Sales Data Exploration and Reduction (Data Mining)

In this post, I examine Sales data and apply descriptive data mining techniques to analyze the data set and describe patterns. The main reason for conducting such an analysis is to help business leaders predict the future by informing their decision making process. 

I imagined that our client came to us with this question: 

Question: I have a data set of all my recent sales, Do you see anything there that can help us better target our customers?

Answer: This question was answered in the visualization below!
Please note that there are further explanations about each finding below. I also included my methodology and some explanations about cluster analysis towards the end. 


(Click to Enlarge)

To answer this question properly, the client and I would need a more robust conversation in which we define the question/s in more detail. However, for the sake of this exercise, I assumed that the client wanted us to analyze any patterns or similarities. Therefore, I decided to employ my trusty hierarchical cluster analysis algorithm (more on this towards the end of the article). 


Software and Data

The Software used here is the Analytic Solver Platform for Education (XLMiner), a comprehensive data mining  Add-in for Excel.  (Here is the online guide for how to use it)

The data is fictitious and contains information regarding customers, Gross Profits, Gross Sales, the industry code of each customer as well as the competitive rating associated with each industry (1= least competitive, 5= most competitive).

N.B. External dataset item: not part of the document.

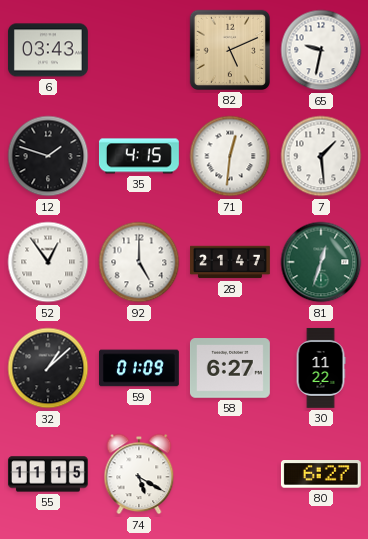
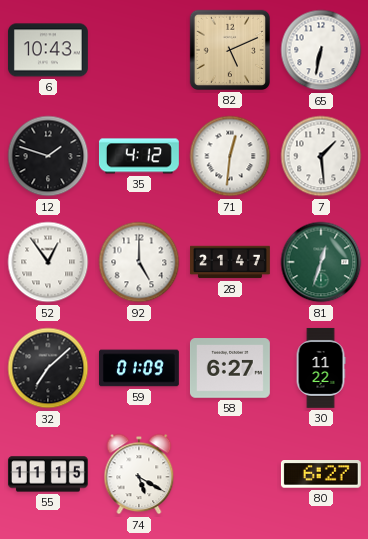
6: 03:43 -> 10:43
65: 9:32 -> 6:32
35: 4:15 -> 4:12
32: 1:08 -> 7:08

Question: I have a data set of all my recent sales, Do you see anything there that can help us better target our customers?

Our Cluster Analysis produced 4 clusters for us and the best approach here was employ a pivot table and a couple of visualizations to help us see the information better and hopefully be of great use to our client. Here are some Findings:

Our Analysis produced 4 clusters that vary widely across percent gross profit and competitive rating.

As we can see in the visualization and table below, Cluster 2 has the highest competitive rating across the board with an average of 3.13 and a seemingly small average for percent gross profit at 20%.

However, it is worth noting that clusters 1,3,4 actually each consist of one customer per cluster! This makes it incredibly difficult to derive any statistically significant value from those clusters. This means that although the average percent gross profit in clusters 1 and 4 is higher than cluster 2, we should remember that this information is generated by only 2 customers. This merits further analysis of cluster 2 in the future.


(Click to Enlarge)

(Click to Enlarge)

Cluster 2 generates the most sales and the most profit on average.

we can see in the visualization below that Cluster 2, on average, generates more revenue that all the other clusters combined. This information can be of utmost importance to any sales manager, because now they can employ specific targeting strategies that can save time and money.


(Click to Enlarge)

Cluster 2 also generates the most sales and the most profit in general

Here we used the raw values and summed up the total sales and profits generated by all the clusters. We can clearly see that Cluster 2 generates the most revenue for the company.


(Click to Enlarge)

I separated Cluster 2 from the rest of the graph so as to better see the difference and to not obstruct the scale given the relatively low values in clusters 1,3, and 4. 


(Click to Enlarge)

(Click to Enlarge)

Methodology and Approach to the Question

Although there are several approaches to Data Mining, including classification, association, and cause-and-effect modeling, in this analysis I used the Data Exploration and Reduction approach, i.e. Cluster Analysis. This approach allows us to identify groups that share similar elements. This form of segmentation can truly help us in crafting better and more thoughtful targeting campaigns.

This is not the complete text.